Tanja Hackenbruch, sind Sie mit der Radioforschung 28+ auf Kurs?
Ja, wir sind auf Kurs.

Die Verschmelzung von Panel- und Streamingdaten ist als zusätzlicher Baustein oben auf der eigentlichen Radioforschung 28+ gedacht. Was passiert mit diesem Plan, wenn die Beteiligung bei den heutigen 38 Sendern stehen bleibt?

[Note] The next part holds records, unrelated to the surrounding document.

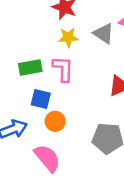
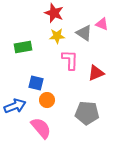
green rectangle: (30, 68) -> (23, 47), moved
pink L-shape: (63, 69) -> (70, 60), moved

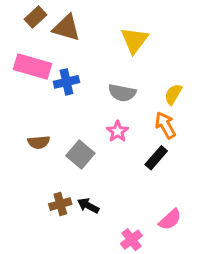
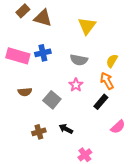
pink rectangle: (32, 66) -> (18, 56), moved
black arrow: (88, 206) -> (66, 129), moved
pink semicircle: (170, 220) -> (118, 127), moved

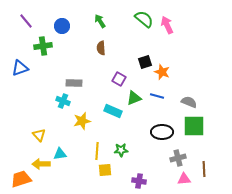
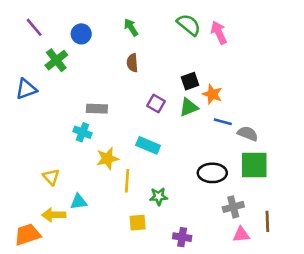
green cross: (43, 46) -> (56, 60), turned -30
blue line: (157, 96) -> (223, 122), moved
green triangle: (134, 98) -> (189, 107), moved
yellow line: (97, 151) -> (127, 181), moved

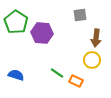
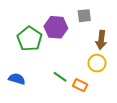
green pentagon: (16, 22) -> (30, 39), moved
purple hexagon: (42, 33) -> (56, 27), moved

Die Hybridisierung ist unsere Vision und forscherisch die Königsdisziplin, die uns als Forscherinnen und Forscher besonders reizt und fordert. Im Fernsehen haben wir das geschafft, bei einer Radiowährung ist das noch niemandem gelungen. Wir trauen uns das zu, wenn die Voraussetzungen stimmen. Für den Radiomarkt ist die Hybridisierung interessant, weil die Daten dadurch granularer werden. Weil es eine Währung für den Gesamtmarkt ist, wollen wir möglichst viele Sender einbinden. Das heisst, es sollten auch möglichst viele Sender bei der Streaming-Messung mitmachen. Im Panel messen wir ja ohnehin alle. Aktuell sind es beim Streaming bereits 38 Channels.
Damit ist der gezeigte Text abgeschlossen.